======== Given records ========

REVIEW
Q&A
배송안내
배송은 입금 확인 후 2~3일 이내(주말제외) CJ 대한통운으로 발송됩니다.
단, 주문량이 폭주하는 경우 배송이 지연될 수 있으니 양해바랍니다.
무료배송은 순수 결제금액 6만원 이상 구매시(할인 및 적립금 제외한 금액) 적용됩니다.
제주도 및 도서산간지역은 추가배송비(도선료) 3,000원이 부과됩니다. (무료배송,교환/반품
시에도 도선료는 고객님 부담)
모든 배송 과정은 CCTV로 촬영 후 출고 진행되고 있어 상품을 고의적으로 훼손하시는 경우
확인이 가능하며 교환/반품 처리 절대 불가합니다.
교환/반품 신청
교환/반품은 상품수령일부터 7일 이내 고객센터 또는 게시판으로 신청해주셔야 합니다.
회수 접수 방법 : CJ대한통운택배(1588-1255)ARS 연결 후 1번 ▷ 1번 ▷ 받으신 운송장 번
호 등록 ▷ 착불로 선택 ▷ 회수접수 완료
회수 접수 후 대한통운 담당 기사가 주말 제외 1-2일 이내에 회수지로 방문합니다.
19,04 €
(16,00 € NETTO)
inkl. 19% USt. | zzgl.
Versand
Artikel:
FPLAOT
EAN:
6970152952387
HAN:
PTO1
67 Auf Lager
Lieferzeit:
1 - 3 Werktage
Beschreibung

========
======== Given records ========

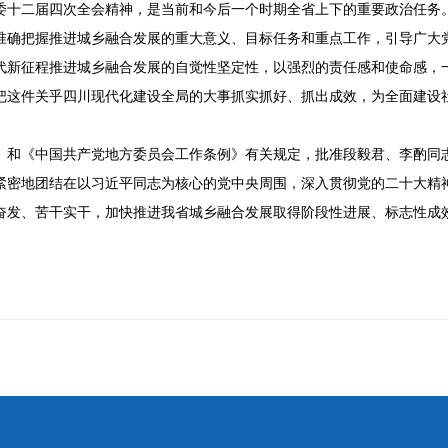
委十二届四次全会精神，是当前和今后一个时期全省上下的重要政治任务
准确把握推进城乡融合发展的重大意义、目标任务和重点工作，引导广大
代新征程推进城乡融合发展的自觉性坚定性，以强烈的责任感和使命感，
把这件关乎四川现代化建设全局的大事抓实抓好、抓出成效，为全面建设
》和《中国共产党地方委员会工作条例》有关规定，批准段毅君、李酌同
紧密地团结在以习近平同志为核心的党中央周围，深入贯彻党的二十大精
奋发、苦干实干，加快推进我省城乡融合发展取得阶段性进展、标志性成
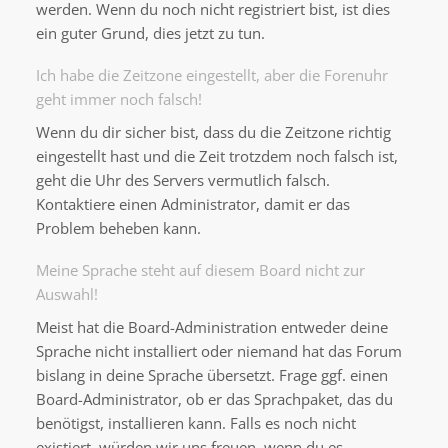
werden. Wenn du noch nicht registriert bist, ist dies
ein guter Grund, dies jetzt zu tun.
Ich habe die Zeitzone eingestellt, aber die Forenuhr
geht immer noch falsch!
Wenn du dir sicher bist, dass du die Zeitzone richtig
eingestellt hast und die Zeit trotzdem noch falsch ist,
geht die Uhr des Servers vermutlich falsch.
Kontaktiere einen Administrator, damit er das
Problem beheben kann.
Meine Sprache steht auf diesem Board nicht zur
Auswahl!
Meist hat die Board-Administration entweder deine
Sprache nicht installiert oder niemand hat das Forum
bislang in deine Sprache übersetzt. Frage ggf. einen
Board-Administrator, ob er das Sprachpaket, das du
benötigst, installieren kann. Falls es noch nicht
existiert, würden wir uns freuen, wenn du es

========

* _The task_
Lines above that include the string "noch" need to be copied.

* _Written answer_
werden. Wenn du noch nicht registriert bist, ist dies
geht immer noch falsch!
eingestellt hast und die Zeit trotzdem noch falsch ist,
benötigst, installieren kann. Falls es noch nicht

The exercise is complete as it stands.